WHAT IS BEING ASKED — Please restate each entry that appears below word for word, without its pictures.
BEGIN RECORD SET
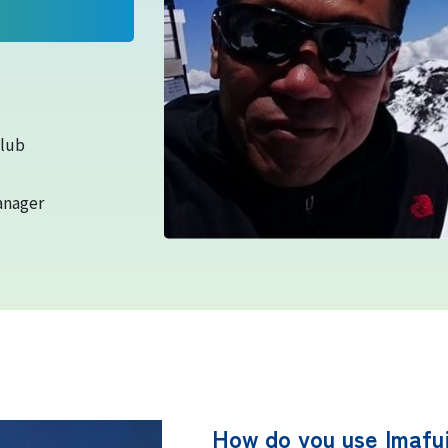
equipment
Rules and etiquette for climbing
Mt. Fuji
Club
anager
Imafuji Project
Kaminari Project
Weather Instrument Installation
Project
How do you use Imafuj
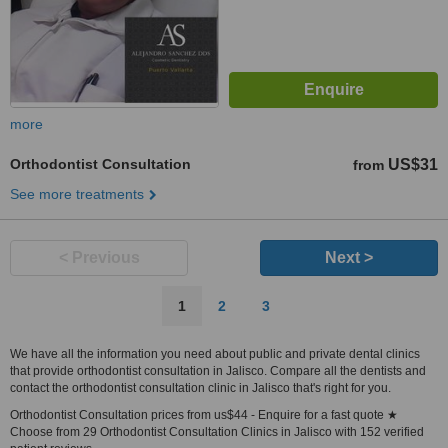
more
Orthodontist Consultation
US$31
from
See more treatments
< Previous
Next >
1
2
3
We have all the information you need about public and private dental clinics
that provide orthodontist consultation in Jalisco. Compare all the dentists and
contact the orthodontist consultation clinic in Jalisco that's right for you.
Orthodontist Consultation prices from us$44 - Enquire for a fast quote ★
Choose from 29 Orthodontist Consultation Clinics in Jalisco with 152 verified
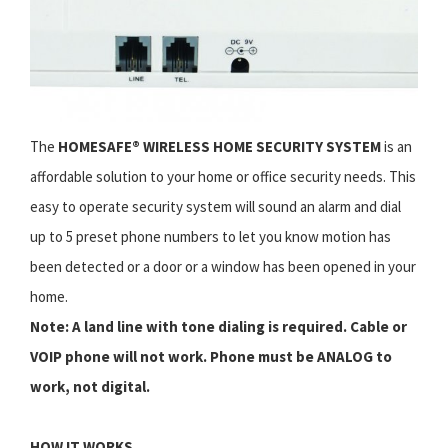
The
HOMESAFE® WIRELESS HOME SECURITY SYSTEM
is an
affordable solution to your home or office security needs. This
easy to operate security system will sound an alarm and dial
up to 5 preset phone numbers to let you know motion has
been detected or a door or a window has been opened in your
home.
Note: A land line with tone dialing is required. Cable or
VOIP phone will not work. Phone must be ANALOG to
work, not digital.
HOW IT WORKS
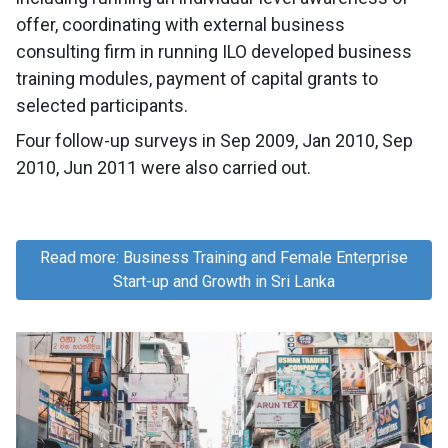
offer, coordinating with external business
consulting firm in running ILO developed business
training modules, payment of capital grants to
selected participants.
Four follow-up surveys in Sep 2009, Jan 2010, Sep
2010, Jun 2011 were also carried out.
Read more: Business Training and Female Enterprise
Start-up and Growth in Sri Lanka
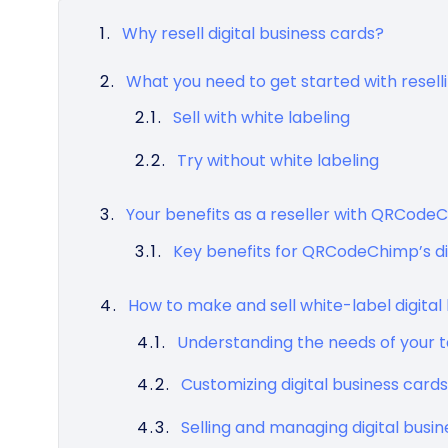
Why resell digital business cards?
What you need to get started with resell
Sell with white labeling
Try without white labeling
Your benefits as a reseller with QRCode
Key benefits for QRCodeChimp’s dig
How to make and sell white-label digital 
Understanding the needs of your 
Customizing digital business cards
Selling and managing digital busi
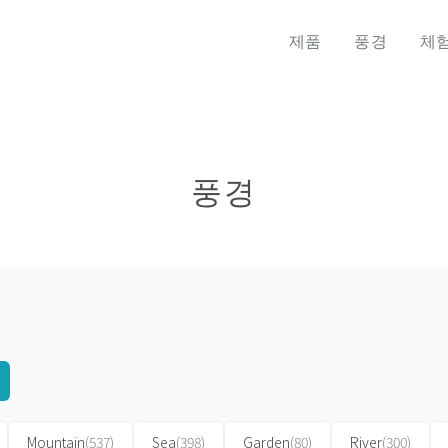
제품
풍경
체
풍경
Mountain
(537)
Sea
(398)
Garden
(80)
River
(300)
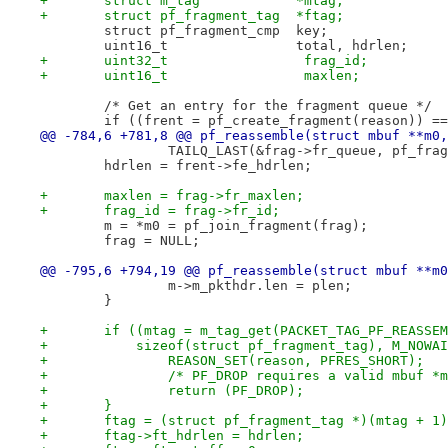
+	struct m_tag		*mtag;
+	struct pf_fragment_tag	*ftag;
 	struct pf_fragment_cmp	key;
 	uint16_t		total, hdrlen;
+	uint32_t		 frag_id;
+	uint16_t		 maxlen;
 	/* Get an entry for the fragment queue */
 	if ((frent = pf_create_fragment(reason)) =
@@ -784,6 +781,8 @@ pf_reassemble(struct mbuf **m0,
 		TAILQ_LAST(&frag->fr_queue, pf_fra
 	hdrlen = frent->fe_hdrlen;
+	maxlen = frag->fr_maxlen;
+	frag_id = frag->fr_id;
 	m = *m0 = pf_join_fragment(frag);
 	frag = NULL;
@@ -795,6 +794,19 @@ pf_reassemble(struct mbuf **m0
 		m->m_pkthdr.len = plen;
 	}
+	if ((mtag = m_tag_get(PACKET_TAG_PF_REASSE
+	    sizeof(struct pf_fragment_tag), M_NOWA
+		REASON_SET(reason, PFRES_SHORT);
+		/* PF_DROP requires a valid mbuf *
+		return (PF_DROP);
+	}
+	ftag = (struct pf_fragment_tag *)(mtag + 1
+	ftag->ft_hdrlen = hdrlen;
END RECORD SET
FINAL ANSWER —
equipment
Rules and etiquette for climbing
Mt. Fuji
Club
anager
Imafuji Project
Kaminari Project
Weather Instrument Installation
Project
How do you use Imafuj
more
Orthodontist Consultation
US$31
from
See more treatments
< Previous
Next >
1
2
3
We have all the information you need about public and private dental clinics
that provide orthodontist consultation in Jalisco. Compare all the dentists and
contact the orthodontist consultation clinic in Jalisco that's right for you.
Orthodontist Consultation prices from us$44 - Enquire for a fast quote ★
Choose from 29 Orthodontist Consultation Clinics in Jalisco with 152 verified
The
HOMESAFE® WIRELESS HOME SECURITY SYSTEM
is an
affordable solution to your home or office security needs. This
easy to operate security system will sound an alarm and dial
up to 5 preset phone numbers to let you know motion has
been detected or a door or a window has been opened in your
home.
Note: A land line with tone dialing is required. Cable or
VOIP phone will not work. Phone must be ANALOG to
work, not digital.
HOW IT WORKS
offer, coordinating with external business
consulting firm in running ILO developed business
training modules, payment of capital grants to
selected participants.
Four follow-up surveys in Sep 2009, Jan 2010, Sep
2010, Jun 2011 were also carried out.
Read more: Business Training and Female Enterprise
Start-up and Growth in Sri Lanka
Why resell digital business cards?
What you need to get started with resell
Sell with white labeling
Try without white labeling
Your benefits as a reseller with QRCode
Key benefits for QRCodeChimp’s dig
How to make and sell white-label digital 
Understanding the needs of your 
Customizing digital business cards
Selling and managing digital busi
제품
풍경
체
풍경
Mountain
(537)
Sea
(398)
Garden
(80)
River
(300)
+	struct m_tag		*mtag;
+	struct pf_fragment_tag	*ftag;
 	struct pf_fragment_cmp	key;
 	uint16_t		total, hdrlen;
+	uint32_t		 frag_id;
+	uint16_t		 maxlen;
 	/* Get an entry for the fragment queue */
 	if ((frent = pf_create_fragment(reason)) =
@@ -784,6 +781,8 @@ pf_reassemble(struct mbuf **m0,
 		TAILQ_LAST(&frag->fr_queue, pf_fra
 	hdrlen = frent->fe_hdrlen;
+	maxlen = frag->fr_maxlen;
+	frag_id = frag->fr_id;
 	m = *m0 = pf_join_fragment(frag);
 	frag = NULL;
@@ -795,6 +794,19 @@ pf_reassemble(struct mbuf **m0
 		m->m_pkthdr.len = plen;
 	}
+	if ((mtag = m_tag_get(PACKET_TAG_PF_REASSE
+	    sizeof(struct pf_fragment_tag), M_NOWA
+		REASON_SET(reason, PFRES_SHORT);
+		/* PF_DROP requires a valid mbuf *
+		return (PF_DROP);
+	}
+	ftag = (struct pf_fragment_tag *)(mtag + 1
+	ftag->ft_hdrlen = hdrlen;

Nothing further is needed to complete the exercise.